What is the microbiome and how does it affect our brain?
October 26, 2021
The term is commonly used to describe the trillions of bugs that live on and in the human body.
From bacteria and viruses to fungi and protozoa (single-cell organisms), the human body is teeming with microscopic life.
We are only 43% human
In fact, more than half of your body isn’t human – but made up of microbes.
Scientists estimate that human cells make up just 43% of the body’s cell count. The other 57%, some 39 trillion cells – is microbial.

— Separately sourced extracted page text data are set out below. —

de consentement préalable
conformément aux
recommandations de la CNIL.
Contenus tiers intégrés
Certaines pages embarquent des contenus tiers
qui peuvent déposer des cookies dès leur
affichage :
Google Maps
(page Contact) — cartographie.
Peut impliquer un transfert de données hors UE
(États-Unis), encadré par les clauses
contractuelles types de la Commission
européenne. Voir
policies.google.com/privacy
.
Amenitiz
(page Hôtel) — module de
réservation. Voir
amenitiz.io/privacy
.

Most of these tiny tenants are in our gut where, together, they weigh 1.5kg – roughly as much as the average human brain.
Where do they come from?
We are first exposed to microorganisms as a baby, during birth and from our mother’s breast milk.
Later on, everything from our genes to our diet, stress and antibiotics and other medicines can alter the composition of our microbiome.

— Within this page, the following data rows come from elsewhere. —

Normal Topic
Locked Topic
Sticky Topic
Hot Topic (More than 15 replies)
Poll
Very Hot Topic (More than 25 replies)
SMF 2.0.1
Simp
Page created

You may also hear the term microbiota and often, microbiome and microbiota are used interchangeably. But, strictly speaking, there is a difference.
The term microbiota refers to all the bugs in the human body, while microbiome refers to the microbes’ genetic material.
Aren’t bugs bad for us?
Not necessarily. The bacteria in your microbiome help digest your food, regulate your immune system and produce vitamins, including some B vitamins.
In a healthy gut, these ‘good’ bacteria keep any ‘bad bacteria’ in check. But, if something disturbs this delicate balance, the body can become more vulnerable to disease.
As a result, the bugs in our gut have been linked to a host of conditions, including obesity, diabetes and irritable bowel disease.
Studies show, for instance, that the gut microbiome differs between lean and obese twins, with the lean twin having a greater diversity of bacteria. And when lean mice are given transplants of bacteria from obese mice, they put on weight.
What about the brain?
Perhaps more surprisingly, the bugs in our gut may affect the health of our brain.
Autism, multiple sclerosis, Parkinson’s disease, depression and Alzheimer’s, for example, have all been associated with changes in the gut microbiome.
While it might seem odd that what goes on in our digestive system influences our brain, the two are connected by millions of nerves.
Gut bacteria also make hundreds of chemicals that act on the brain, including at least 90% of serotonin, the ‘happy chemical’ that is key to mood.
Recent studies show that people with dementia have a difference balance of bacteria in their gut to those without the condition.
Some scientists believe this disruption to the gut microbiome accelerates, or even triggers, Alzheimer’s by fuelling the growth of beta-amyloid, the sticky brain protein that is a hallmark of the condition.